WHAT YOU WILL DO ▸
The lines to return run from the start of the material below through the line holding "specialità medicinali comprese nel", both included; please give them back exactly, minus the pictures.

☆ ☆ ☆

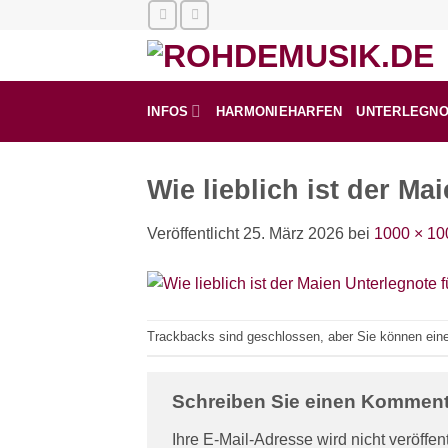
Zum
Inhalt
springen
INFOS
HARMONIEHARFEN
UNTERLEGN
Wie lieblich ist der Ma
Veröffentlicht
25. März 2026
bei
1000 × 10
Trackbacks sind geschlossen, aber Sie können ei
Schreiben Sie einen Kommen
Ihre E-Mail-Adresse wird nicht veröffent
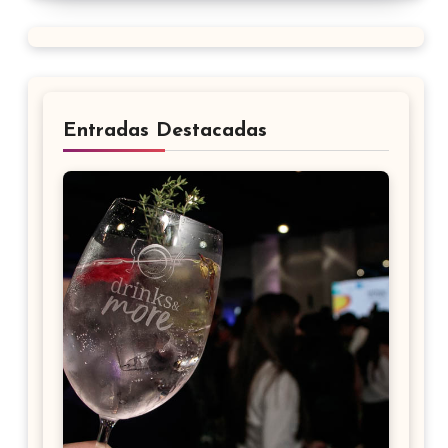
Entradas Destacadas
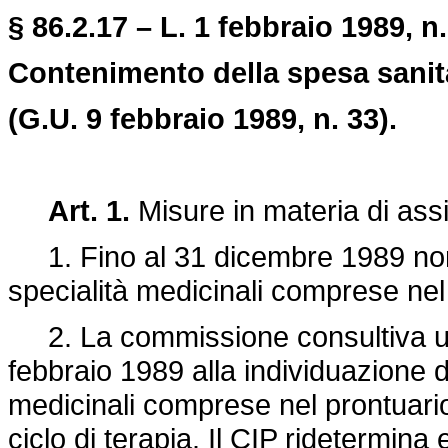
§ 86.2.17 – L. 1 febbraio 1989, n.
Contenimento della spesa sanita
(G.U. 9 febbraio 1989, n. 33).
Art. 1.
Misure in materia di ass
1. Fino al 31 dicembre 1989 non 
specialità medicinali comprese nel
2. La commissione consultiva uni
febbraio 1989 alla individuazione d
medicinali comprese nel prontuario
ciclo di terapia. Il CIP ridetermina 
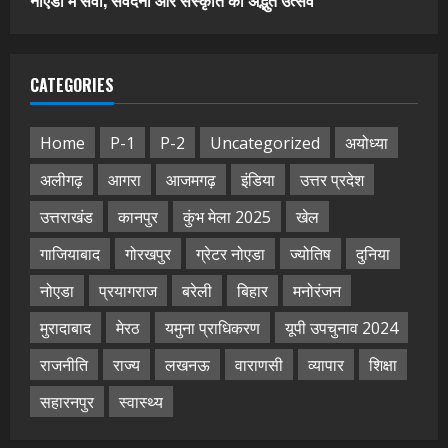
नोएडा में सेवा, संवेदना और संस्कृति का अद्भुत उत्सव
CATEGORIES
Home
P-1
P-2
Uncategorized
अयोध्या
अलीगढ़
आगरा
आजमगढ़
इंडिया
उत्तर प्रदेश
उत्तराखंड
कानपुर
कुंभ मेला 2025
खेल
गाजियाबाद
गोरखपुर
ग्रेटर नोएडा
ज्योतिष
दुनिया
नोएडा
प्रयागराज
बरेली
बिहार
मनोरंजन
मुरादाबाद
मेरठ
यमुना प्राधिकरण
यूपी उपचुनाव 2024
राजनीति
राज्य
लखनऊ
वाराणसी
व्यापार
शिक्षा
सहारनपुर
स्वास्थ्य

☆ ☆ ☆

ANSWER FOR THE TASK ▸
Zum
Inhalt
springen
INFOS
HARMONIEHARFEN
UNTERLEGN
Wie lieblich ist der Ma
Veröffentlicht
25. März 2026
bei
1000 × 10
Trackbacks sind geschlossen, aber Sie können ei
Schreiben Sie einen Kommen
Ihre E-Mail-Adresse wird nicht veröffent
Entradas Destacadas
§ 86.2.17 – L. 1 febbraio 1989, n.
Contenimento della spesa sanita
(G.U. 9 febbraio 1989, n. 33).
Art. 1.
Misure in materia di ass
1. Fino al 31 dicembre 1989 non 
specialità medicinali comprese nel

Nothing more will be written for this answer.